In order to practice using the VLOOKUP function, nested in other functions, here is a practical exercise (Bonus 3) using clean data from the case study - developed by CartONG as part of the Data Analysis Toolbox publication. A more complete presentation of this case study can be found in the “Data Analysis Toolbox” – Part “7 The case study ”.

In this example, we propose to reconstruct a dataset indicating the duration of food security assistance as well as the size of households, among those having received this aid. To do this, you will use the nested IF and VLOOKUP functions.

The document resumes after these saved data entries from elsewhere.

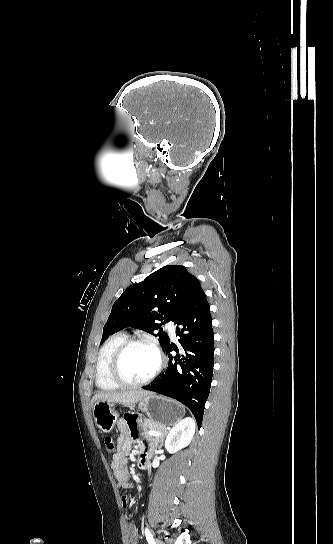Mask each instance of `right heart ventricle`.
<instances>
[{
    "mask_svg": "<svg viewBox=\"0 0 333 544\" xmlns=\"http://www.w3.org/2000/svg\"><path fill=\"white\" fill-rule=\"evenodd\" d=\"M128 339L124 332H119L108 337L101 345L95 365L96 386L104 391L116 390L120 387L109 375V365L116 349Z\"/></svg>",
    "mask_w": 333,
    "mask_h": 544,
    "instance_id": "obj_1",
    "label": "right heart ventricle"
}]
</instances>
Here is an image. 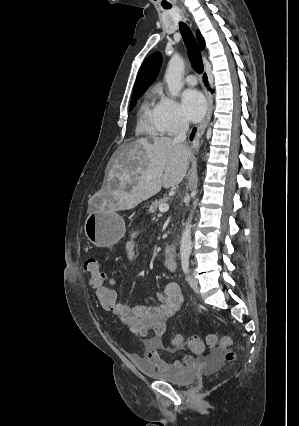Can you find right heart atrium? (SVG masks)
Returning a JSON list of instances; mask_svg holds the SVG:
<instances>
[{
    "label": "right heart atrium",
    "instance_id": "obj_1",
    "mask_svg": "<svg viewBox=\"0 0 299 426\" xmlns=\"http://www.w3.org/2000/svg\"><path fill=\"white\" fill-rule=\"evenodd\" d=\"M157 122L164 134H175L187 127L179 104L171 97L162 95L157 104Z\"/></svg>",
    "mask_w": 299,
    "mask_h": 426
}]
</instances>
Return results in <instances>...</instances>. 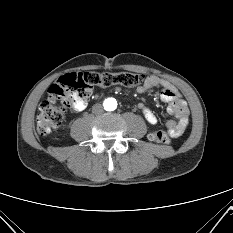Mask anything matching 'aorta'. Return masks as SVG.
<instances>
[{
  "label": "aorta",
  "mask_w": 233,
  "mask_h": 233,
  "mask_svg": "<svg viewBox=\"0 0 233 233\" xmlns=\"http://www.w3.org/2000/svg\"><path fill=\"white\" fill-rule=\"evenodd\" d=\"M117 107V101L114 98H108L104 101V108L107 111H113Z\"/></svg>",
  "instance_id": "aorta-1"
}]
</instances>
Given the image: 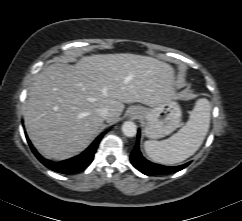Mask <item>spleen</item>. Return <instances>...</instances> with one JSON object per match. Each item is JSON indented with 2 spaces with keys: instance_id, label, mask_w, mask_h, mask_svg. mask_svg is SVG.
Here are the masks:
<instances>
[{
  "instance_id": "1",
  "label": "spleen",
  "mask_w": 242,
  "mask_h": 221,
  "mask_svg": "<svg viewBox=\"0 0 242 221\" xmlns=\"http://www.w3.org/2000/svg\"><path fill=\"white\" fill-rule=\"evenodd\" d=\"M210 111V102L205 98L198 99L186 124L166 140L145 141V152L154 162L164 165L186 160L196 153L208 133Z\"/></svg>"
}]
</instances>
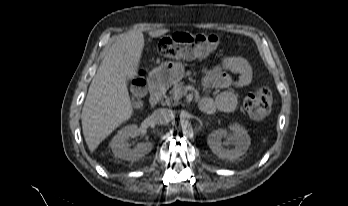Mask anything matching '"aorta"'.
I'll use <instances>...</instances> for the list:
<instances>
[{
  "mask_svg": "<svg viewBox=\"0 0 348 206\" xmlns=\"http://www.w3.org/2000/svg\"><path fill=\"white\" fill-rule=\"evenodd\" d=\"M179 127L183 134H188L192 131V125L188 120H180Z\"/></svg>",
  "mask_w": 348,
  "mask_h": 206,
  "instance_id": "762f6f07",
  "label": "aorta"
}]
</instances>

Use the [“Excel Toolbox - Analysis 4.5 - Practice exercise - V1 - Statement”] file to practice using the VLOOKUP function.

In case of difficulties, or to compare your results with those of the case study, refer to the file [“Excel Toolbox - Analysis 4.5 - Practical exercise - V1 – Solutions”].

3.3.6 Copying the formula result

When you copy and paste into Excel, all cell parameters (data, formatting, formulas, etc.) are pasted into the destination cell. When copying and pasting cells with formulas:

  1. If you want to keep these formulas, you may need to correct the cell references.
  2. If the database cleaning process is complete, you can paste the result of the formulas instead of the formulas themselves to reduce the risk of automatic recalculation in the event of subsequent database changes.